─── Task inputs

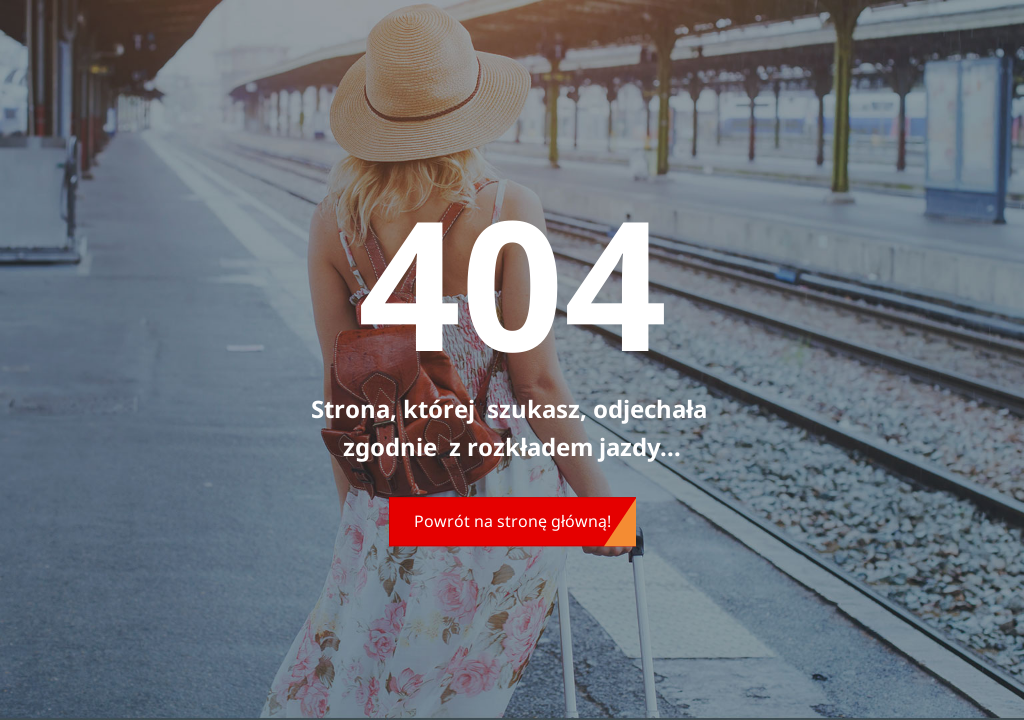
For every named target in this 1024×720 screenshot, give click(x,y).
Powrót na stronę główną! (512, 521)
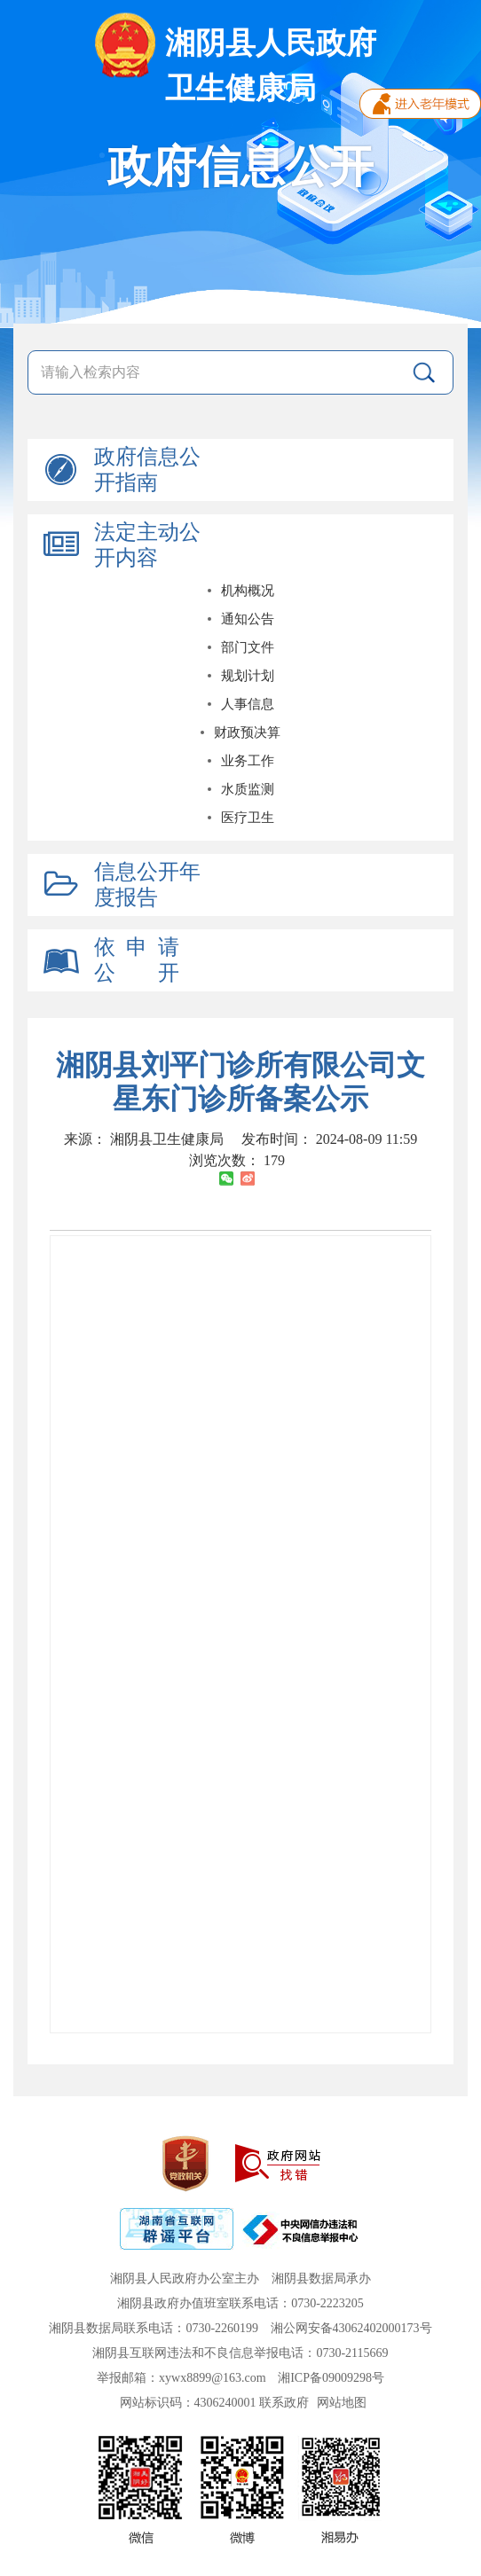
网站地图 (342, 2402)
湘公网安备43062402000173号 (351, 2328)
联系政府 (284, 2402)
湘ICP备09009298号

──────

#### Goal of the exercise
Retype the records above exactly, leaving every picture out of your copy.

#### Written solution
For every named target in this 1024×720 screenshot, give click(x,y).
Powrót na stronę główną! (512, 521)
网站地图 (342, 2402)
湘公网安备43062402000173号 (351, 2328)
联系政府 (284, 2402)
湘ICP备09009298号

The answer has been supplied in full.